Directions:
When the string "dialog" is part of a line in the data below, report the whole line.
(Records for this task)
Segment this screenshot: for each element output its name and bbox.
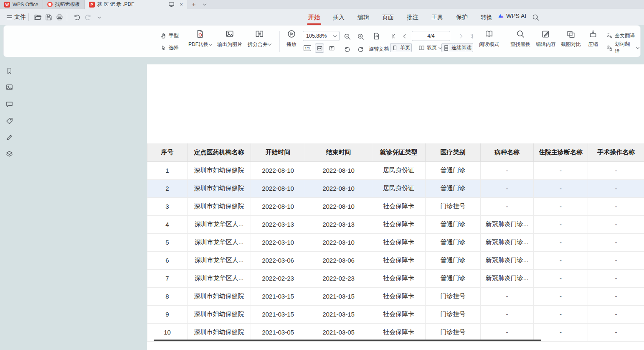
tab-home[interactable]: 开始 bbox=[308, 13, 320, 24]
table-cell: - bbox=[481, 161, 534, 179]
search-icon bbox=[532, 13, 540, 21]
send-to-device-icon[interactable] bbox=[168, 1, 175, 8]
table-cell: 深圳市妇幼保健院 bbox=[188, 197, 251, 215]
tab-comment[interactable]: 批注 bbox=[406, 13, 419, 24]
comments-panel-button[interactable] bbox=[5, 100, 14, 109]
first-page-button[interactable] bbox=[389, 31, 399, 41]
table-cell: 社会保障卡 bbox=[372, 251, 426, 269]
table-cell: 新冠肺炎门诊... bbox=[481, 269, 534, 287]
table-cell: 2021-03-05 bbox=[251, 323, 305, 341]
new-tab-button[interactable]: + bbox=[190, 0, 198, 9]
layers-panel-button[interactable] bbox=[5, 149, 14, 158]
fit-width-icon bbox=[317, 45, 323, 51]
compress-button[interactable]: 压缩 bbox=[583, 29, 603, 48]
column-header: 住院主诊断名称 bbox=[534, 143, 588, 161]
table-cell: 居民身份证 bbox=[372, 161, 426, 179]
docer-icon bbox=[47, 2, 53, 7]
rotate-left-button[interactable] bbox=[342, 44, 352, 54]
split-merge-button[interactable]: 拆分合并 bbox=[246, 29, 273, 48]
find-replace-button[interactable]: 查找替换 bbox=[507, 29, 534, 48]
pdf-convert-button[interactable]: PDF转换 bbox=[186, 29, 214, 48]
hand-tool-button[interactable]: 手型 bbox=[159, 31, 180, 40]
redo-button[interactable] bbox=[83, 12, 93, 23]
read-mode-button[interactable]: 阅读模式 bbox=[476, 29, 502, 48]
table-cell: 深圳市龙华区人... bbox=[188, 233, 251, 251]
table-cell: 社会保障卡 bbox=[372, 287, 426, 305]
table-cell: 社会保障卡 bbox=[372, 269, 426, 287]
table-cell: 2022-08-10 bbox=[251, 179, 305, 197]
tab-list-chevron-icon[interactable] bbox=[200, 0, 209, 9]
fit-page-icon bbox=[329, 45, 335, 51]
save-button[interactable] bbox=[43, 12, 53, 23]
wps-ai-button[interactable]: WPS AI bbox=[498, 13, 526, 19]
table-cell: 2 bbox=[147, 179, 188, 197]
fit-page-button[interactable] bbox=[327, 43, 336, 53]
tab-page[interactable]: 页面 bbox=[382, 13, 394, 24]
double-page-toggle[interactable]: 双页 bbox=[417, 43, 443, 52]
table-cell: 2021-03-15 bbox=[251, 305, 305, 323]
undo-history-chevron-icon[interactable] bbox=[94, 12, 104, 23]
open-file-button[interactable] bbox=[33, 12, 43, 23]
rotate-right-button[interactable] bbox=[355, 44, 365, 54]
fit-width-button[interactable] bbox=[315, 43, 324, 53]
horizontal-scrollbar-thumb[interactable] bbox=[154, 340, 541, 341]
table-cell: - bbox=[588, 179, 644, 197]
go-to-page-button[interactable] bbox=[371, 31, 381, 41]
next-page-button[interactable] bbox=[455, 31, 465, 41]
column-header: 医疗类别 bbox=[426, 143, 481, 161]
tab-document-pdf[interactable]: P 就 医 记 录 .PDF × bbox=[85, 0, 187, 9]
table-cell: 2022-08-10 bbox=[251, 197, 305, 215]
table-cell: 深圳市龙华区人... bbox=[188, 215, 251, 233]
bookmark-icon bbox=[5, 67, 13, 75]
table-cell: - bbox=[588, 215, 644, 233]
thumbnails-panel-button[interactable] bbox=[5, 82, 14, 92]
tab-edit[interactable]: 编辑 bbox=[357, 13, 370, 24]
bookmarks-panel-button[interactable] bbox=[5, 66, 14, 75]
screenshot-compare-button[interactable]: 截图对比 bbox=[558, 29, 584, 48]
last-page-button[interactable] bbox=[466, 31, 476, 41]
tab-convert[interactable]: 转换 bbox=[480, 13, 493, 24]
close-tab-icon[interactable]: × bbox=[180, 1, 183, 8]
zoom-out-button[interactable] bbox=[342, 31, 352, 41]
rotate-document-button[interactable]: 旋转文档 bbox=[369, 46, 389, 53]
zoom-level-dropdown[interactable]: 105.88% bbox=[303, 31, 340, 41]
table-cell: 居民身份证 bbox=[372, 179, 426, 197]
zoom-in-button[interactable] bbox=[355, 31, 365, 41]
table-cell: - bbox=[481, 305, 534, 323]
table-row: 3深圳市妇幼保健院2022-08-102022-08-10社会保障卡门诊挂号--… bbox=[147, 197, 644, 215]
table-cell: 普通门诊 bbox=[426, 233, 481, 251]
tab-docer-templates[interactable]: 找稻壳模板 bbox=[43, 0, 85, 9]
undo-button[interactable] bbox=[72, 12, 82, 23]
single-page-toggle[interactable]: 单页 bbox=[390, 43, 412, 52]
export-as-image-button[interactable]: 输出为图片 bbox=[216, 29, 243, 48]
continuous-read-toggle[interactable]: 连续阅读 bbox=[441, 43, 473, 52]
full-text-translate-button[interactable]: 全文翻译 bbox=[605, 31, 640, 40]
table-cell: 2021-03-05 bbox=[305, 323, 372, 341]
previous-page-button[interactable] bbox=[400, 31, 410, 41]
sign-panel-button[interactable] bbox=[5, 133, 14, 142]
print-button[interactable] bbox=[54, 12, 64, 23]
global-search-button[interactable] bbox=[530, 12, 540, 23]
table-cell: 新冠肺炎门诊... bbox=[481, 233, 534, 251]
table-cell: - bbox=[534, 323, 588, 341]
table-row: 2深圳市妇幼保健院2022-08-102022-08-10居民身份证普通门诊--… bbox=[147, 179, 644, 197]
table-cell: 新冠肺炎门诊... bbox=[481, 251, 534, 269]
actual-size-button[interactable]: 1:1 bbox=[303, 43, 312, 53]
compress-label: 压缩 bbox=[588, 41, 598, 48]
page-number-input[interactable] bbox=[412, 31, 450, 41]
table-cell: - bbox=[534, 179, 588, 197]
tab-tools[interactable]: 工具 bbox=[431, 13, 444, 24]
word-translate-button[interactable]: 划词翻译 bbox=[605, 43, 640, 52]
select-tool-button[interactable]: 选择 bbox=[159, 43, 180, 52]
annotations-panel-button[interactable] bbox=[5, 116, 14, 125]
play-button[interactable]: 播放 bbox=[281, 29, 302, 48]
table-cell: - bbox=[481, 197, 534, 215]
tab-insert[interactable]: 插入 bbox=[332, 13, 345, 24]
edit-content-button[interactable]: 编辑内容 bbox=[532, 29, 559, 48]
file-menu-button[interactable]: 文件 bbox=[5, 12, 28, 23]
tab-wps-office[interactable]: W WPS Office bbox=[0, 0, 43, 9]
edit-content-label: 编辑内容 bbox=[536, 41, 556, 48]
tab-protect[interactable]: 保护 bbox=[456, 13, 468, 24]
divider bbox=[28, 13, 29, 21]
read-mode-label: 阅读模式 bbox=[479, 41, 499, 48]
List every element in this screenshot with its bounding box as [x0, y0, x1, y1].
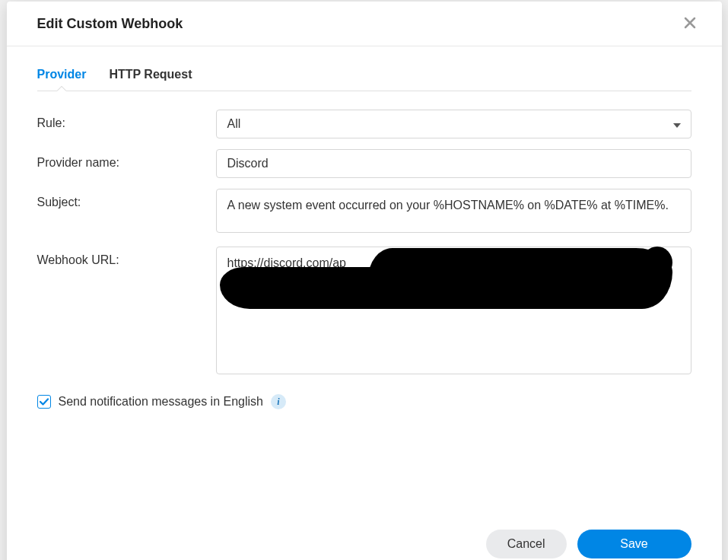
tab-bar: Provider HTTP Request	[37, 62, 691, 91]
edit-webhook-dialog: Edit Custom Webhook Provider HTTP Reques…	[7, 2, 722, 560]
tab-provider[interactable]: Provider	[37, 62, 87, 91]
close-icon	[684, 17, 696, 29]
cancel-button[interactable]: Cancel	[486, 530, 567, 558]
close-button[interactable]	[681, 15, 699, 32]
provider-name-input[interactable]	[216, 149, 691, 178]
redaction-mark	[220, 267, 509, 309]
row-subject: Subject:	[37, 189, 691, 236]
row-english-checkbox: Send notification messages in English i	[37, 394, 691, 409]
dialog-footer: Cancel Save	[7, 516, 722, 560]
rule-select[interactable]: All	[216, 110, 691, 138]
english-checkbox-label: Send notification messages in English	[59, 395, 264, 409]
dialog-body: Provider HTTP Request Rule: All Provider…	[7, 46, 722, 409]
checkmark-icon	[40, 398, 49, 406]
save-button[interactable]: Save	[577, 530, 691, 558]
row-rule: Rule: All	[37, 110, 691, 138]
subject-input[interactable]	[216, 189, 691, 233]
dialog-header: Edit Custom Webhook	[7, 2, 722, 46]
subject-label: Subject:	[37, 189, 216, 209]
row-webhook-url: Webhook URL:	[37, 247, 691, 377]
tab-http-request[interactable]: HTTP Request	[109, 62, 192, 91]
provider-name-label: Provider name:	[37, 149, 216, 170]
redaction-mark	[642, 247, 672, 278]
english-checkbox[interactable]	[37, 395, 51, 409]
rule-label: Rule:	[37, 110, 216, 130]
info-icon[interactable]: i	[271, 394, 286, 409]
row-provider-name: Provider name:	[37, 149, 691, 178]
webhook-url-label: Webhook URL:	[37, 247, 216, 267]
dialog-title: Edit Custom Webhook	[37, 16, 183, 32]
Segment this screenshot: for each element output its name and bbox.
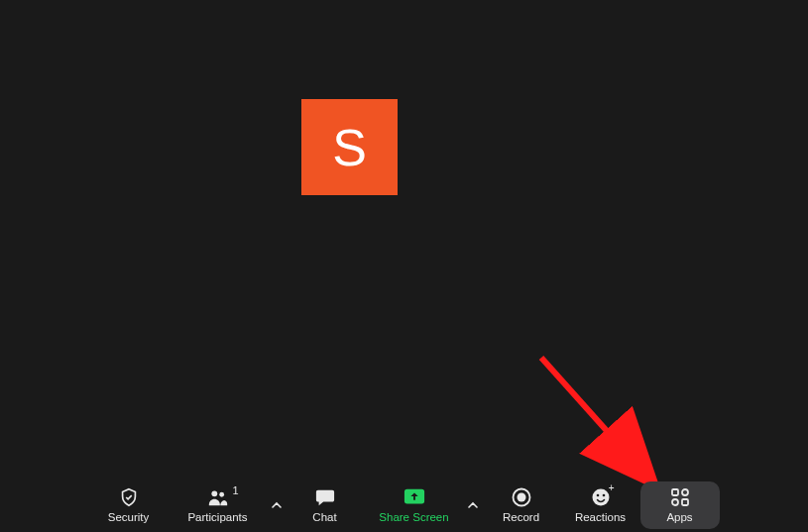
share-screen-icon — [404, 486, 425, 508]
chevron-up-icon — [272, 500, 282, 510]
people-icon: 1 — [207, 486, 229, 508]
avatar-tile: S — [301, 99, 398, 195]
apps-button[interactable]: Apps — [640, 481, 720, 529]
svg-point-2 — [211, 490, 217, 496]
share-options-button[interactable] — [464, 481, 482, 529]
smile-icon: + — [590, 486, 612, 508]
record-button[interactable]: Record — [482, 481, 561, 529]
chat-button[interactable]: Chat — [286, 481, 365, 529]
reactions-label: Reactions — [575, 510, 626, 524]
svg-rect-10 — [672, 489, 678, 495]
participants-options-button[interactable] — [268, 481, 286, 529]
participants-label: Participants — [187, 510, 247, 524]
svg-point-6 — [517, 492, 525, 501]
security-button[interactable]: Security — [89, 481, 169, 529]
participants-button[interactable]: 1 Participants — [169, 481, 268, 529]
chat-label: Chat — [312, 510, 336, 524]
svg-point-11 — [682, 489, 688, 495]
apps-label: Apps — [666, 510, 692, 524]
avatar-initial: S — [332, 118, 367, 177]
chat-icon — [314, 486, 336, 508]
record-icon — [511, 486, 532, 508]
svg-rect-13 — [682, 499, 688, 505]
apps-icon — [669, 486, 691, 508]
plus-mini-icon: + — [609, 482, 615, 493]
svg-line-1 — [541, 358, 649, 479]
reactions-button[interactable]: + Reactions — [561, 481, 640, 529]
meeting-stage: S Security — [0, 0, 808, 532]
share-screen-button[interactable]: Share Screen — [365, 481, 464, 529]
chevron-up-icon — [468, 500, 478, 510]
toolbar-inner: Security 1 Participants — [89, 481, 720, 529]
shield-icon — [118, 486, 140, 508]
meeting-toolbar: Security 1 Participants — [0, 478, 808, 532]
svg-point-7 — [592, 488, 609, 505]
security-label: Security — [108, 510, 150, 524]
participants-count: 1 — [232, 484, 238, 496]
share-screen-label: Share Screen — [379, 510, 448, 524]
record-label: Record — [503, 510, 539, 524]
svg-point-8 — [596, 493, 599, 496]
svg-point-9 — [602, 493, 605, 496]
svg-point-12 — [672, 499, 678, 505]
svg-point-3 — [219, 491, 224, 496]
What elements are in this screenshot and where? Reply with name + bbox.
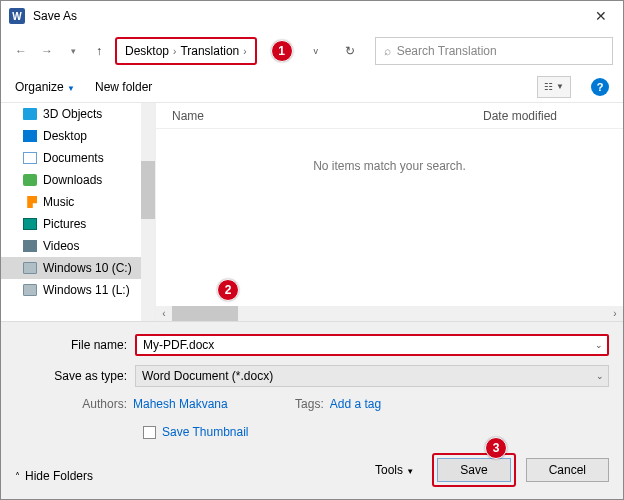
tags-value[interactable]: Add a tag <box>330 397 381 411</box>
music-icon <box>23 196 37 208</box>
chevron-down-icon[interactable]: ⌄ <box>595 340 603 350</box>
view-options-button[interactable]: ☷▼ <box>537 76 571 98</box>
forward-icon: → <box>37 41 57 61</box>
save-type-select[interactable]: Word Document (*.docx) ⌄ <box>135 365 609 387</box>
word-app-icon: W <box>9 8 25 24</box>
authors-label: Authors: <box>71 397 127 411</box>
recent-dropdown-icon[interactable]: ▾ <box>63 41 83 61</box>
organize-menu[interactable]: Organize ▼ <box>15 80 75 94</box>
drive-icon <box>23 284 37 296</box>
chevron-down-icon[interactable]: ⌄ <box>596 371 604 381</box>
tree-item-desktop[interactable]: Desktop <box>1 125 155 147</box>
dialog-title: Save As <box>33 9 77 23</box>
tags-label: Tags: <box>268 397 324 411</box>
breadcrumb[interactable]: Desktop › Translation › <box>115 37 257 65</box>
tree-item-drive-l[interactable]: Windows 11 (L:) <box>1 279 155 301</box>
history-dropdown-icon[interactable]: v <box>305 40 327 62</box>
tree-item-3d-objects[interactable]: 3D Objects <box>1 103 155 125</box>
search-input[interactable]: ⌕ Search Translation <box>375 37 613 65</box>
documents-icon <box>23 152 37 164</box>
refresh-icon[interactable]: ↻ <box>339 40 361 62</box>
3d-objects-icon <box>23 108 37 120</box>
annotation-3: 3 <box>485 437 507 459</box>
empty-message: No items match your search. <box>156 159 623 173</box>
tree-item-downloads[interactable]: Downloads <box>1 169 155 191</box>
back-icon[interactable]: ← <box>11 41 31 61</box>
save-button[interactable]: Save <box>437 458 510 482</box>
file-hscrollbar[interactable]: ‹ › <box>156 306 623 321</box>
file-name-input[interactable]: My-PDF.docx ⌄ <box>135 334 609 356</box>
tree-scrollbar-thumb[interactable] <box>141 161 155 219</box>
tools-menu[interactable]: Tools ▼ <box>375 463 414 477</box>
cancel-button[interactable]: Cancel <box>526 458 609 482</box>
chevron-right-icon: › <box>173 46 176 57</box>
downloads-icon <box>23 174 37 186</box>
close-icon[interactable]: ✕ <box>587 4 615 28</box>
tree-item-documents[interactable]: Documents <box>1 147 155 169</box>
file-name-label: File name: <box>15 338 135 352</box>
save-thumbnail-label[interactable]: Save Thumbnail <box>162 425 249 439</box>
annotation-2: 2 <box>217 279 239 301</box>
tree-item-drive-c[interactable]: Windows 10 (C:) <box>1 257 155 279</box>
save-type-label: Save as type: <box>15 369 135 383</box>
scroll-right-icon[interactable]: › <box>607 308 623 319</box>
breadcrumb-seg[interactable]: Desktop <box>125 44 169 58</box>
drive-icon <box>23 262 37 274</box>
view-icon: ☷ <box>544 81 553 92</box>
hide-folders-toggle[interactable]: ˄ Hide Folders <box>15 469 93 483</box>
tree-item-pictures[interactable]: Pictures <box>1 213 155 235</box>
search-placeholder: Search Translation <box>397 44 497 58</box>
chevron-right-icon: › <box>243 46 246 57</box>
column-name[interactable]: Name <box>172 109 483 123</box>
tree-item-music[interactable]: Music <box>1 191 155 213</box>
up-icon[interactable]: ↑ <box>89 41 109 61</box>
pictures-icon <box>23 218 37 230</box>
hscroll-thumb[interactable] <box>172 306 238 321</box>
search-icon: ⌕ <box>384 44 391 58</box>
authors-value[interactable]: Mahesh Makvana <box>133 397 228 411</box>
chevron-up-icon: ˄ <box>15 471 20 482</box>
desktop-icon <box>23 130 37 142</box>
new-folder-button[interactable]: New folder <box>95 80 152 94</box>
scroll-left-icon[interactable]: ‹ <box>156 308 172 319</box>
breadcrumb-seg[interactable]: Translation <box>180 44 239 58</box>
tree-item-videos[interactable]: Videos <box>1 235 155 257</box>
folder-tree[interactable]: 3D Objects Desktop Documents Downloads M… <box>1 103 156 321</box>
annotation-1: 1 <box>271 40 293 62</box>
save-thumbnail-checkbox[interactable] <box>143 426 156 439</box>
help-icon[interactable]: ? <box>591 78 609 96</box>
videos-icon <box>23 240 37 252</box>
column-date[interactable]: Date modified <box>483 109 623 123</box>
(End Records for this task)
Response to the task:
edit-webhook-dialog: Edit Custom Webhook Provider HTTP Reques…	[7, 2, 722, 560]
dialog-footer: Cancel Save	[7, 516, 722, 560]
dialog-body: Provider HTTP Request Rule: All Provider…	[7, 46, 722, 409]
dialog-header: Edit Custom Webhook	[7, 2, 722, 46]
dialog-title: Edit Custom Webhook	[37, 16, 183, 32]
dialog-title: Save As <box>33 9 77 23</box>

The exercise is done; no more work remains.